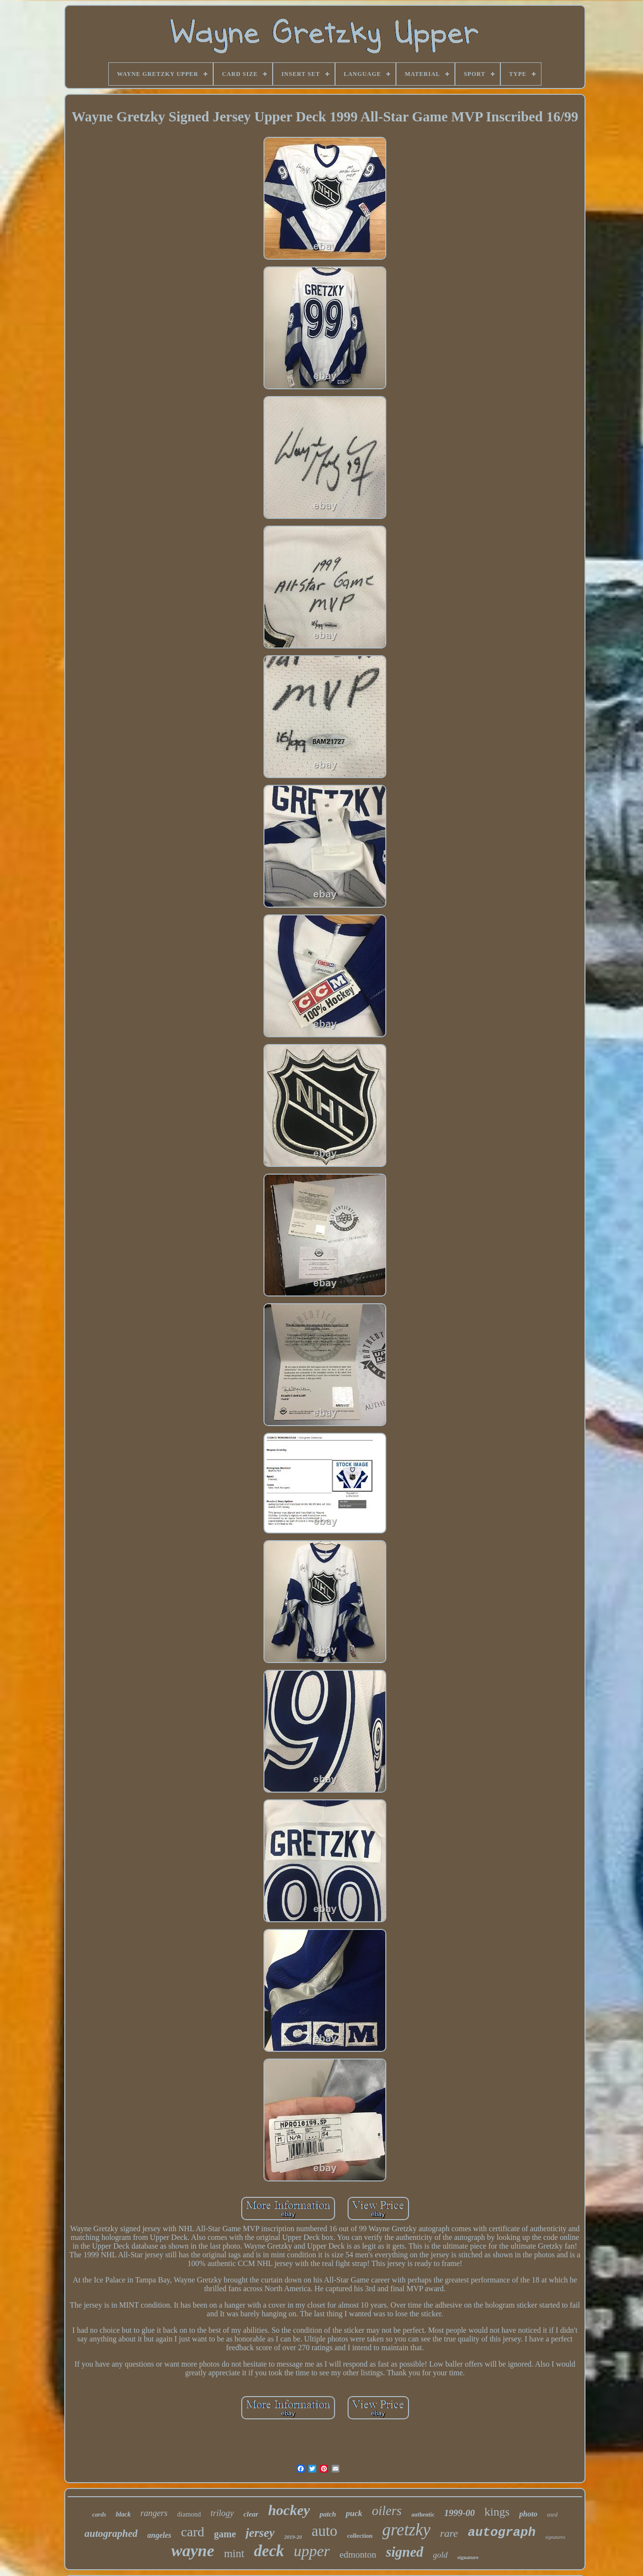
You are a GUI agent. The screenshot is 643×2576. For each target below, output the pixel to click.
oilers (387, 2510)
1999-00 (459, 2513)
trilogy (222, 2513)
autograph (501, 2532)
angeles (159, 2535)
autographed (111, 2533)
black (123, 2514)
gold (440, 2555)
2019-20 (293, 2537)
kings (497, 2511)
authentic (423, 2514)
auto (324, 2530)
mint (234, 2553)
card (192, 2531)
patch (328, 2514)
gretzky (406, 2529)
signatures (555, 2537)
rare (449, 2533)
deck (269, 2551)
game (225, 2534)
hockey (289, 2510)
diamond (189, 2514)
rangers (154, 2513)
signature (468, 2557)
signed (404, 2552)
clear (251, 2514)
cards (99, 2514)
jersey (260, 2532)
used (552, 2514)
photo (528, 2514)
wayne (192, 2551)
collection (360, 2535)
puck (354, 2513)
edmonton (357, 2554)
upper (312, 2551)
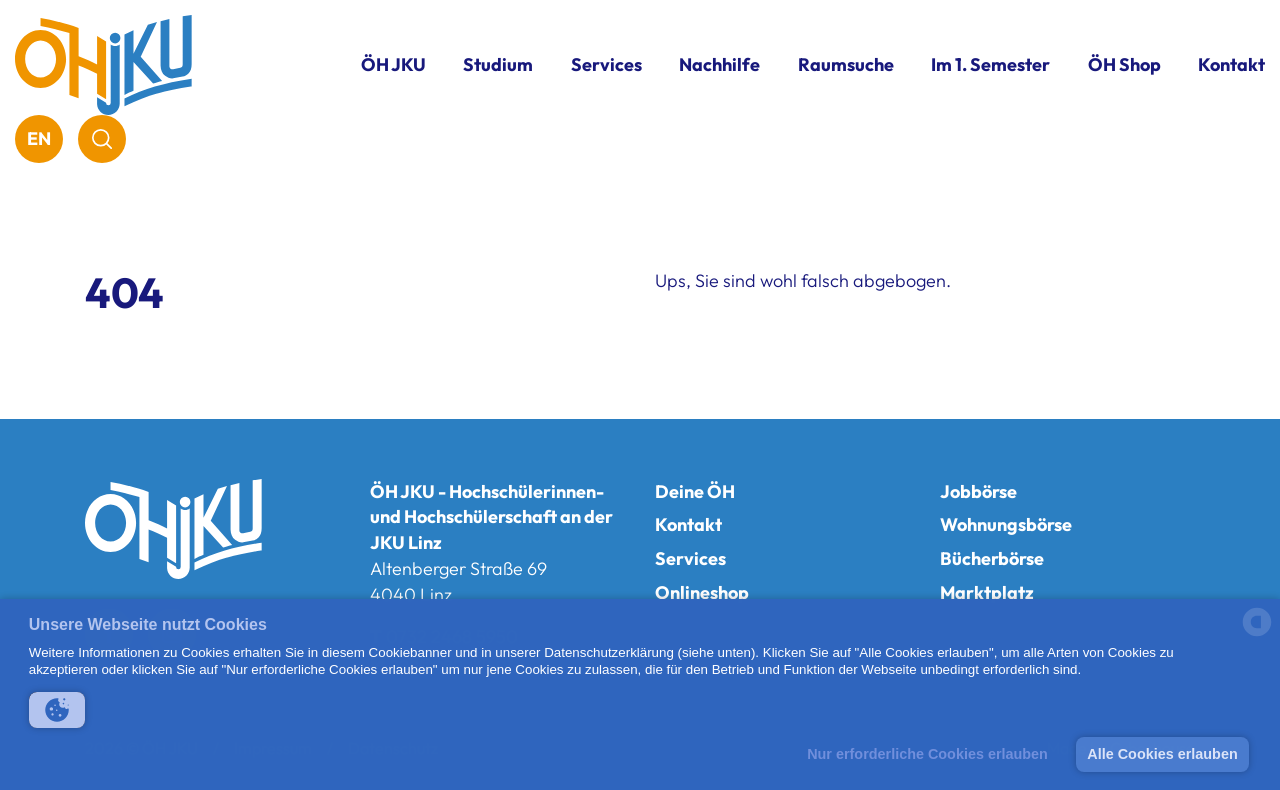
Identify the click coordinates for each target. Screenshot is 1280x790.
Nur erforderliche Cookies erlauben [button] (927, 754)
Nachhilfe (719, 64)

EXERCISE PROMPT
In full and without changes, repeat the listing above, but not its pictures.

REPLY TO THE TASK
You are a GUI agent. The screenshot is 643×2576. For each target below, output the pixel to click.
oilers (387, 2510)
1999-00 (459, 2513)
trilogy (222, 2513)
autograph (501, 2532)
angeles (159, 2535)
autographed (111, 2533)
black (123, 2514)
gold (440, 2555)
2019-20 (293, 2537)
kings (497, 2511)
authentic (423, 2514)
auto (324, 2530)
mint (234, 2553)
card (192, 2531)
patch (328, 2514)
gretzky (406, 2529)
signatures (555, 2537)
rare (449, 2533)
deck (269, 2551)
game (225, 2534)
hockey (289, 2510)
diamond (189, 2514)
rangers (154, 2513)
signature (468, 2557)
signed (404, 2552)
clear (251, 2514)
cards (99, 2514)
jersey (260, 2532)
used (552, 2514)
photo (528, 2514)
wayne (192, 2551)
collection (360, 2535)
puck (354, 2513)
edmonton (357, 2554)
upper (312, 2551)
Identify the click coordinates for each target. Screenshot is 1280x790.
Nur erforderliche Cookies erlauben [button] (927, 754)
Nachhilfe (719, 64)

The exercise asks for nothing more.